Orkid was born into captivity during a Shamu show at SeaWorld San Diego in 1988. In her 29 years of living in a tank, Orkid has experienced great loss.
Three days later after her birth, on the 26th of September 1988, her dad Orky 2 passed away after loosing an incredible amount of weight, his cause of death was records as “Acute Bronchopneumonia, Nephropathy” . At that point Orkid was still "name-less" and it was then that in memory of Orky 2 she was named Orkid.
When Orkid was 11 months old Kandu 5 had rammed into Corky II, which ended up injuring her and tearing an artery. She was drowning in her own blood and exhaling it through her blowhole. After her 45 minute ordeal, she bled to death. Her daughter, Orkid, was with her the entire time.
One of Orkid’s closest companions was Splash- a young whale with epilepsy.

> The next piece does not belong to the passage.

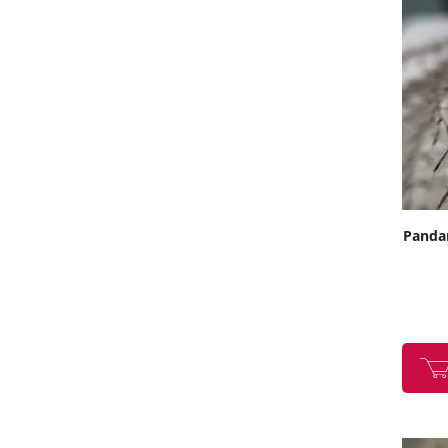
Pandan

During epileptic episodes, Orkid would come to his aid and keep him afloat. In 1995, he suffered a seizure while playing with Orkid and crashed into a gate. This shattered his lower jaw and Splash was moved to the medical pool.
A week before his death Splash lost his appetite and was put onto antibiotics. He did not improve and his perforated stomach claimed him as his companions Orkid and Sumar watched from the medical pool gates.
While separated in different holding tanks, Orkid watched her friend Sumar die from Intestinal/Mesenteric Volvulus.
Sumar and Orkid were very close. During his final moments, Orkid would not leave Sumar’s side even while he was being removed from the tank.
Orkid has not progressed to killing a person – but she has been involved in 17 of 87 publicly recorded attacks on humans by SeaWorld whales.
After she dragged a trainer underwater in 2006, she was not allowed to do waterworks. Although Orkid is loved by her trainers and gets along well with most other orcas.
She has been AI’d (artificially inseminated) on numerous occasions and not one of these highly invasive procedures has ever resulted in a confirmed pregnancy.
She is an incredebly intelligent whale and has been observed many times, freeding the birds before trying to catch them.